### [Source data]
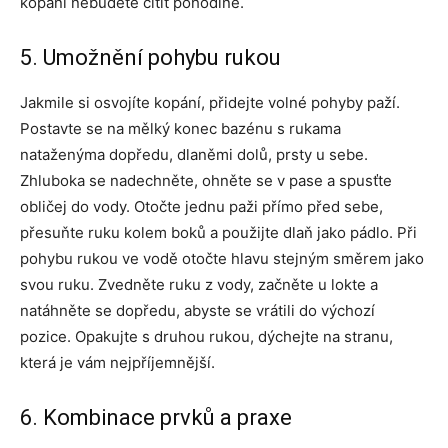
kopání nebudete cítit pohodlně.
5. Umožnění pohybu rukou
Jakmile si osvojíte kopání, přidejte volné pohyby paží.
Postavte se na mělký konec bazénu s rukama
nataženýma dopředu, dlaněmi dolů, prsty u sebe.
Zhluboka se nadechněte, ohněte se v pase a spusťte
obličej do vody. Otočte jednu paži přímo před sebe,
přesuňte ruku kolem boků a použijte dlaň jako pádlo. Při
pohybu rukou ve vodě otočte hlavu stejným směrem jako
svou ruku. Zvedněte ruku z vody, začněte u lokte a
natáhněte se dopředu, abyste se vrátili do výchozí
pozice. Opakujte s druhou rukou, dýchejte na stranu,
která je vám nejpříjemnější.
6. Kombinace prvků a praxe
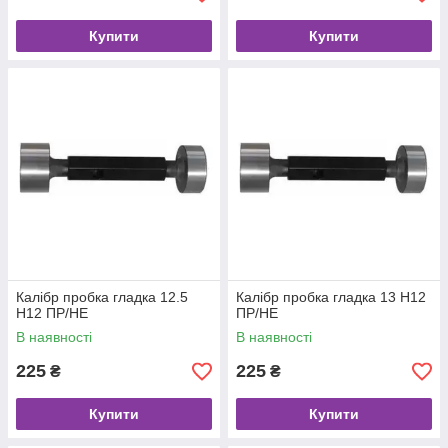
Купити
Купити
Калібр пробка гладка 12.5
Калібр пробка гладка 13 Н12
Н12 ПР/НЕ
ПР/НЕ
В наявності
В наявності
225
225
₴
₴
Купити
Купити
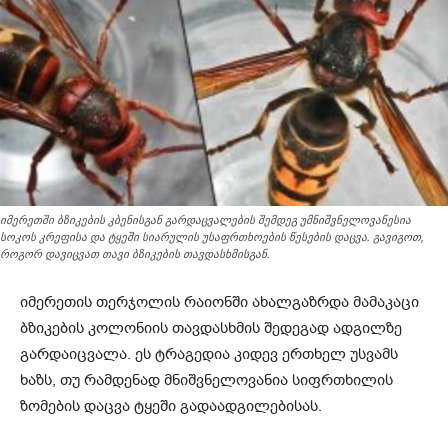
იმერეთში ბზიკების კბენისგან გარდაცვალების შემდეგ უმნიშვნელოვანესია
სოკოს კრეფისა და ტყეში სიარულის უსაფრთხოების წესების დაცვა. გავიგოთ,
როგორ დავიცვათ თავი ბზიკების თავდასხმისგან.
იმერეთის თერჯოლის რაიონში ახალგაზრდა მამაკაცი
ბზიკების კოლონიის თავდასხმის შედეგად ადგილზე
გარდაიცვალა. ეს ტრაგედია კიდევ ერთხელ უსვამს
ხაზს, თუ რამდენად მნიშვნელოვანია სიფრთხილის
ზომების დაცვა ტყეში გადაადგილებისას.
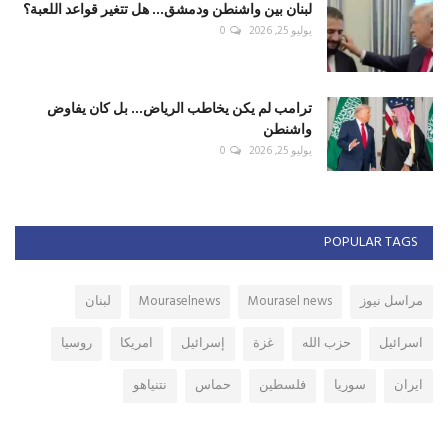
لبنان بين واشنطن ودمشق... هل تتغير قواعد اللعبة؟
يوليو 25, 2026
0
ترامب لم يكن يخاطب الرياض... بل كان يفاوض
واشنطن
يوليو 25, 2026
0
POPULAR TAGS
مراسل نيوز
Mourasel news
Mouraselnews
لبنان
اسرائيل
حزب الله
غزة
إسرائيل
امريكا
روسيا
ايران
سوريا
فلسطين
حماس
نتنياهو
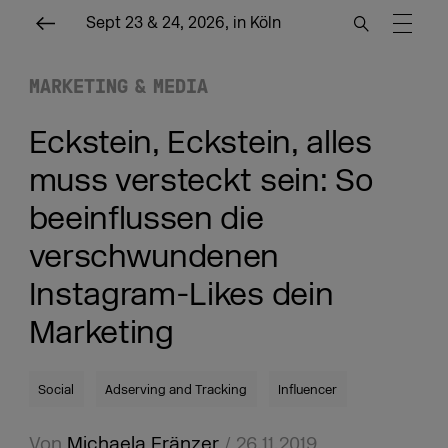
Sept 23 & 24, 2026, in Köln
MARKETING & MEDIA
Eckstein, Eckstein, alles
muss versteckt sein: So
beeinflussen die
verschwundenen
Instagram-Likes dein
Marketing
Social
Adserving and Tracking
Influencer
Von
Michaela Fränzer
/ 26.11.2019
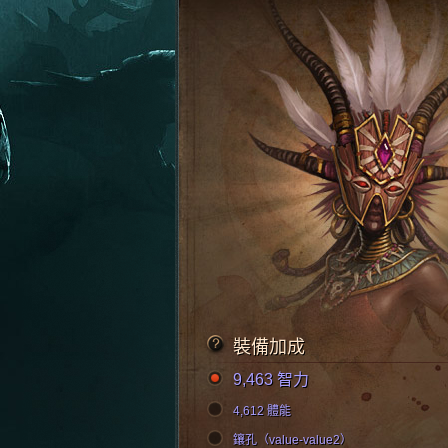
裝備加成
9,463 智力
4,612 體能
鑲孔（value-value2）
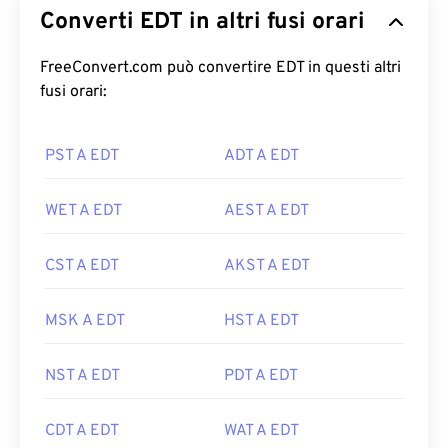
Converti EDT in altri fusi orari
FreeConvert.com può convertire EDT in questi altri
fusi orari:
PST A EDT
ADT A EDT
WET A EDT
AEST A EDT
CST A EDT
AKST A EDT
MSK A EDT
HST A EDT
NST A EDT
PDT A EDT
CDT A EDT
WAT A EDT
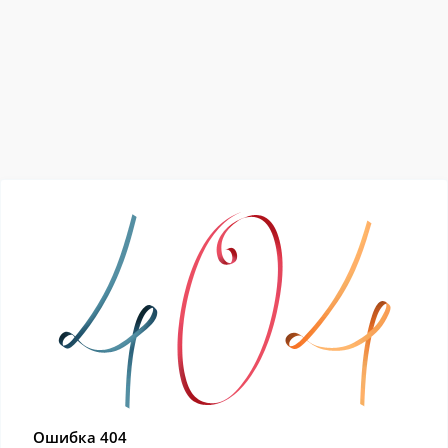
Ошибка 404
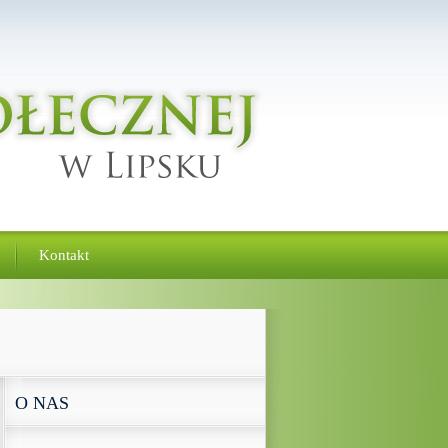
Kontakt
O NAS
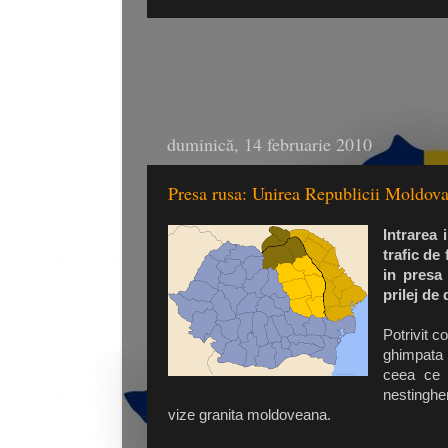
duminică, 14 februarie 2010
Presa rusa: Unirea Republicii Moldova
Intrarea 
trafic de
in presa 
prilej de
Potrivit 
ghimpata 
ceea ce l
nestingher
vize granita moldoveana.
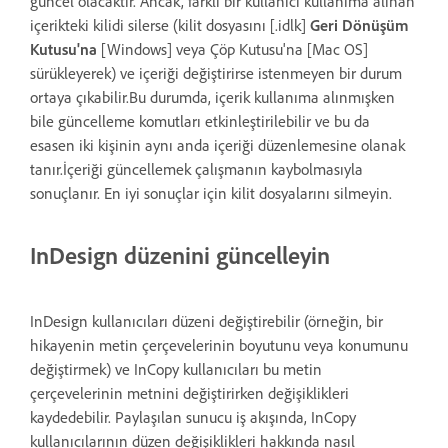
güncel olacaktır. Ancak, farklı bir kullanıcı kullanıma alınan
içerikteki kilidi silerse (kilit dosyasını [.idlk]
Geri Dönüşüm
Kutusu'na
[Windows] veya Çöp Kutusu'na [Mac OS]
sürükleyerek) ve içeriği değiştirirse istenmeyen bir durum
ortaya çıkabilir.Bu durumda, içerik kullanıma alınmışken
bile güncelleme komutları etkinleştirilebilir ve bu da
esasen iki kişinin aynı anda içeriği düzenlemesine olanak
tanır.İçeriği güncellemek çalışmanın kaybolmasıyla
sonuçlanır. En iyi sonuçlar için kilit dosyalarını silmeyin.
InDesign düzenini güncelleyin
InDesign kullanıcıları düzeni değiştirebilir (örneğin, bir
hikayenin metin çerçevelerinin boyutunu veya konumunu
değiştirmek) ve InCopy kullanıcıları bu metin
çerçevelerinin metnini değiştirirken değişiklikleri
kaydedebilir. Paylaşılan sunucu iş akışında, InCopy
kullanıcılarının düzen değişiklikleri hakkında nasıl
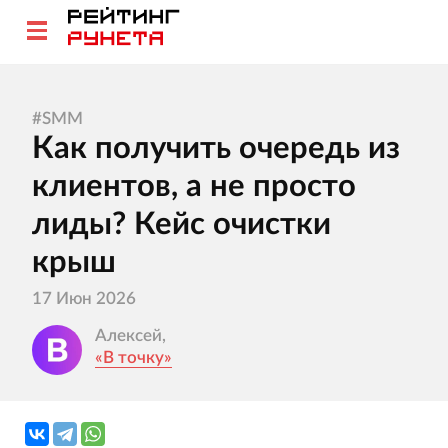
#
SMM
Как получить очередь из
клиентов, а не просто
лиды? Кейс очистки
крыш
17 Июн 2026
Алексей,
«В точку»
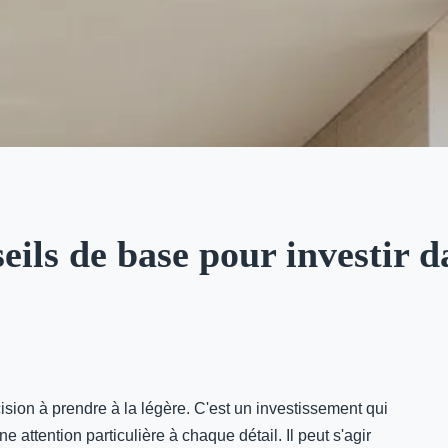
seils de base pour investir 
cision à prendre à la légère. C'est un investissement qui
e attention particulière à chaque détail. Il peut s'agir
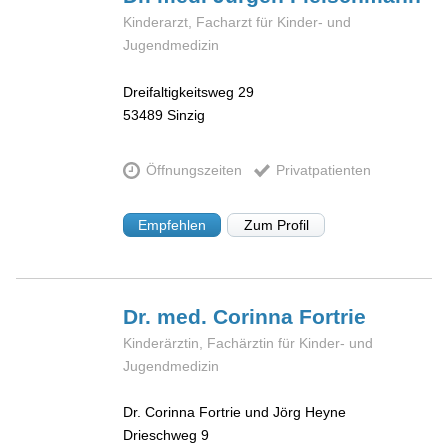
Kinderarzt, Facharzt für Kinder- und
Jugendmedizin
Dreifaltigkeitsweg 29
53489
Sinzig
Öffnungszeiten
Privatpatienten
Empfehlen
Zum Profil
Dr. med. Corinna
Fortrie
Kinderärztin, Fachärztin für Kinder- und
Jugendmedizin
Dr. Corinna Fortrie und Jörg Heyne
Drieschweg 9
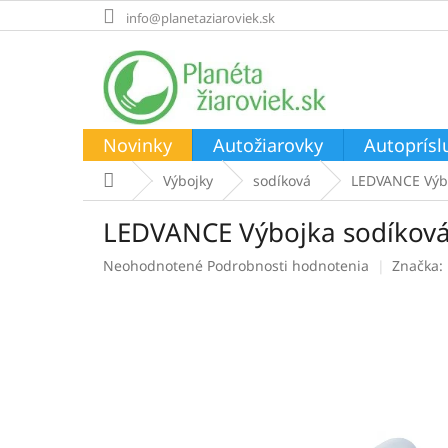
Prejsť
info@planetaziaroviek.sk
na
obsah
Novinky
Autožiarovky
Autoprísl
Domov
Výbojky
sodíková
LEDVANCE Výbo
LEDVANCE Výbojka sodíková
Priemerné
Neohodnotené
Podrobnosti hodnotenia
Značka:
hodnotenie
produktu
je
0,0
z
5
hviezdičiek.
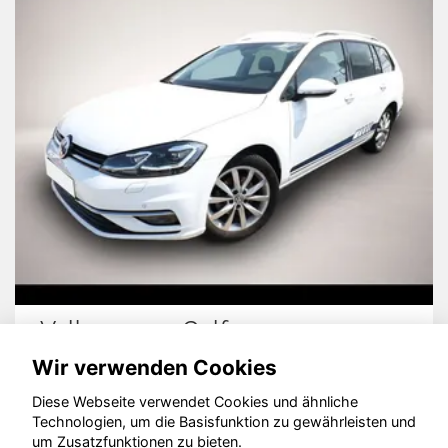
Volkswagen Golf
Wir verwenden Cookies
Diese Webseite verwendet Cookies und ähnliche
Technologien, um die Basisfunktion zu gewährleisten und
© konjunkturmotor.de GmbH 2020 - 2026
um Zusatzfunktionen zu bieten.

### [Requirement]
Keep the pictures out of your copy, and repeat every entry above exactly.

### [Result for this exercise]
kopání nebudete cítit pohodlně.
5. Umožnění pohybu rukou
Jakmile si osvojíte kopání, přidejte volné pohyby paží.
Postavte se na mělký konec bazénu s rukama
nataženýma dopředu, dlaněmi dolů, prsty u sebe.
Zhluboka se nadechněte, ohněte se v pase a spusťte
obličej do vody. Otočte jednu paži přímo před sebe,
přesuňte ruku kolem boků a použijte dlaň jako pádlo. Při
pohybu rukou ve vodě otočte hlavu stejným směrem jako
svou ruku. Zvedněte ruku z vody, začněte u lokte a
natáhněte se dopředu, abyste se vrátili do výchozí
pozice. Opakujte s druhou rukou, dýchejte na stranu,
která je vám nejpříjemnější.
6. Kombinace prvků a praxe
Купити
Купити
Калібр пробка гладка 12.5
Калібр пробка гладка 13 Н12
Н12 ПР/НЕ
ПР/НЕ
В наявності
В наявності
225
225
₴
₴
Купити
Купити
იმერეთში ბზიკების კბენისგან გარდაცვალების შემდეგ უმნიშვნელოვანესია
სოკოს კრეფისა და ტყეში სიარულის უსაფრთხოების წესების დაცვა. გავიგოთ,
როგორ დავიცვათ თავი ბზიკების თავდასხმისგან.
იმერეთის თერჯოლის რაიონში ახალგაზრდა მამაკაცი
ბზიკების კოლონიის თავდასხმის შედეგად ადგილზე
გარდაიცვალა. ეს ტრაგედია კიდევ ერთხელ უსვამს
ხაზს, თუ რამდენად მნიშვნელოვანია სიფრთხილის
ზომების დაცვა ტყეში გადაადგილებისას.
لبنان بين واشنطن ودمشق... هل تتغير قواعد اللعبة؟
يوليو 25, 2026
0
ترامب لم يكن يخاطب الرياض... بل كان يفاوض
واشنطن
يوليو 25, 2026
0
POPULAR TAGS
مراسل نيوز
Mourasel news
Mouraselnews
لبنان
اسرائيل
حزب الله
غزة
إسرائيل
امريكا
روسيا
ايران
سوريا
فلسطين
حماس
نتنياهو
Sept 23 & 24, 2026, in Köln
MARKETING & MEDIA
Eckstein, Eckstein, alles
muss versteckt sein: So
beeinflussen die
verschwundenen
Instagram-Likes dein
Marketing
Social
Adserving and Tracking
Influencer
Von
Michaela Fränzer
/ 26.11.2019
裝備加成
9,463 智力
4,612 體能
鑲孔（value-value2）
Converti EDT in altri fusi orari
FreeConvert.com può convertire EDT in questi altri
fusi orari:
PST A EDT
ADT A EDT
WET A EDT
AEST A EDT
CST A EDT
AKST A EDT
MSK A EDT
HST A EDT
NST A EDT
PDT A EDT
CDT A EDT
WAT A EDT
Ошибка 404
Kontakt
O NAS
duminică, 14 februarie 2010
Presa rusa: Unirea Republicii Moldova
Intrarea 
trafic de
in presa 
prilej de
Potrivit 
ghimpata 
ceea ce l
nestingher
vize granita moldoveana.
güncel olacaktır. Ancak, farklı bir kullanıcı kullanıma alınan
içerikteki kilidi silerse (kilit dosyasını [.idlk]
Geri Dönüşüm
Kutusu'na
[Windows] veya Çöp Kutusu'na [Mac OS]
sürükleyerek) ve içeriği değiştirirse istenmeyen bir durum
ortaya çıkabilir.Bu durumda, içerik kullanıma alınmışken
bile güncelleme komutları etkinleştirilebilir ve bu da
esasen iki kişinin aynı anda içeriği düzenlemesine olanak
tanır.İçeriği güncellemek çalışmanın kaybolmasıyla
sonuçlanır. En iyi sonuçlar için kilit dosyalarını silmeyin.
InDesign düzenini güncelleyin
InDesign kullanıcıları düzeni değiştirebilir (örneğin, bir
hikayenin metin çerçevelerinin boyutunu veya konumunu
değiştirmek) ve InCopy kullanıcıları bu metin
çerçevelerinin metnini değiştirirken değişiklikleri
kaydedebilir. Paylaşılan sunucu iş akışında, InCopy
kullanıcılarının düzen değişiklikleri hakkında nasıl
#
SMM
Как получить очередь из
клиентов, а не просто
лиды? Кейс очистки
крыш
17 Июн 2026
Алексей,
«В точку»
seils de base pour investir 
cision à prendre à la légère. C'est un investissement qui
e attention particulière à chaque détail. Il peut s'agir
Kinderarzt, Facharzt für Kinder- und
Jugendmedizin
Dreifaltigkeitsweg 29
53489
Sinzig
Öffnungszeiten
Privatpatienten
Empfehlen
Zum Profil
Dr. med. Corinna
Fortrie
Kinderärztin, Fachärztin für Kinder- und
Jugendmedizin
Dr. Corinna Fortrie und Jörg Heyne
Drieschweg 9
Prejsť
info@planetaziaroviek.sk
na
obsah
Novinky
Autožiarovky
Autoprísl
Domov
Výbojky
sodíková
LEDVANCE Výbo
LEDVANCE Výbojka sodíková
Priemerné
Neohodnotené
Podrobnosti hodnotenia
Značka:
hodnotenie
produktu
je
0,0
z
5
hviezdičiek.
Volkswagen Golf
Wir verwenden Cookies
Diese Webseite verwendet Cookies und ähnliche
Technologien, um die Basisfunktion zu gewährleisten und
© konjunkturmotor.de GmbH 2020 - 2026
um Zusatzfunktionen zu bieten.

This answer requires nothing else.